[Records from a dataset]
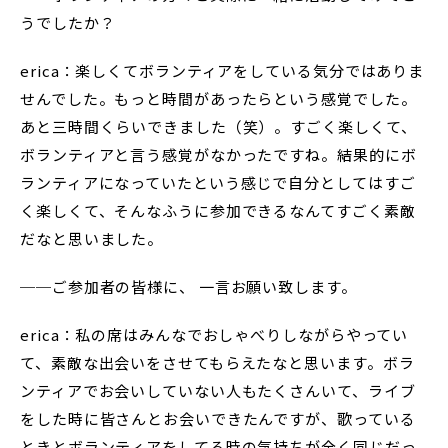
うでしたか？
erica：楽しくてボランティアをしている気分ではありま
せんでした。もっと時間があったらという感覚でした。
あと三時間くらいできました（笑）。すごく楽しくて、
ボランティアと言う感覚がなかったですね。結果的にボ
ランティアになっていたという感じで自分としてはすご
く楽しくて、そんなふうに参加できるなんてすごく素敵
だなと思いました。
──ご参加者の皆様に、 一言お願い致します。
erica：私の席はみんなでおしゃべりしながらやってい
て、素敵な出会いをさせてもらえたなと思います。ボラ
ンティアでお会いしていない人もたくさんいて、ライブ
をした時に皆さんとお会いできたんですが、歌っている
ときとボランティアをしてる時の気持ちが全く同じだっ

## PROBLEM DETAILS
Return every line from the records above that holds the word "erica".

## RESULT
erica：楽しくてボランティアをしている気分ではありま
erica：私の席はみんなでおしゃべりしながらやってい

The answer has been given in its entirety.